[Start of section]

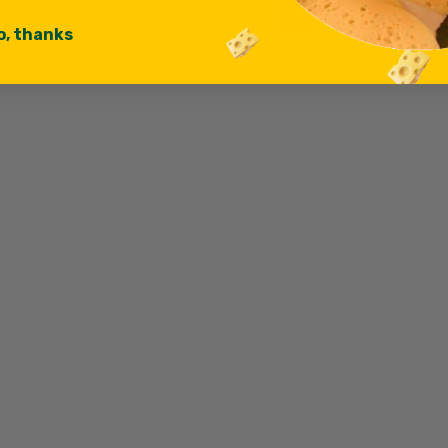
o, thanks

[End of section]
[Start of section]

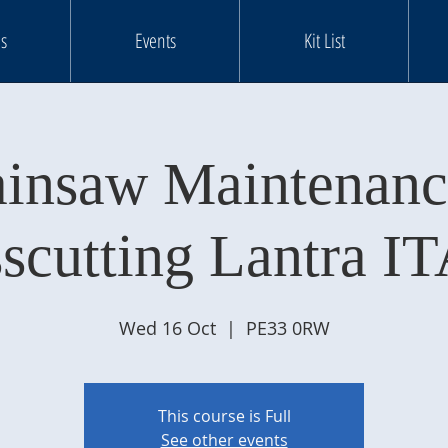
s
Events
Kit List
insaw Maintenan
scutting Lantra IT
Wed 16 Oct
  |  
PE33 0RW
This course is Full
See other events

[End of section]
[Start of section]

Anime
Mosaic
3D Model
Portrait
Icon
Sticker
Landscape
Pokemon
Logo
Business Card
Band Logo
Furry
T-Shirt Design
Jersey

[End of section]

### Work request
A word-for-word copy of the lines above from the one with "insaw Maintenan" through the one with "See other events", inclusive, is the only output wanted.

### Output of the exercise
insaw Maintenan
scutting Lantra IT
Wed 16 Oct
  |  
PE33 0RW
This course is Full
See other events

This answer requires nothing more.